■ **PROBLEM STATEMENT**: Return only those lines of the listing that hold the word "Daymod".

■ **PROVIDED DATA**:
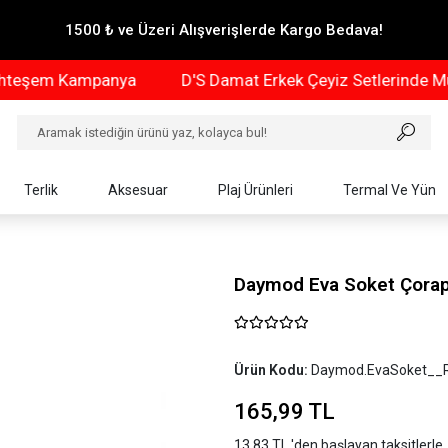
1500 ₺ ve Üzeri Alışverişlerde Kargo Bedava!
em Kampanya
D'S Damat Erkek Çeyiz Setlerinde Muhte
Terlik
Aksesuar
Plaj Ürünleri
Termal Ve Yün
Daymod Eva Soket Çora
Ürün Kodu:
Daymod.EvaSoket__
165,99 TL
13,83 TL 'den başlayan taksitlerle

■ **TASK OUTPUT**:
Daymod Eva Soket Çora
Daymod.EvaSoket__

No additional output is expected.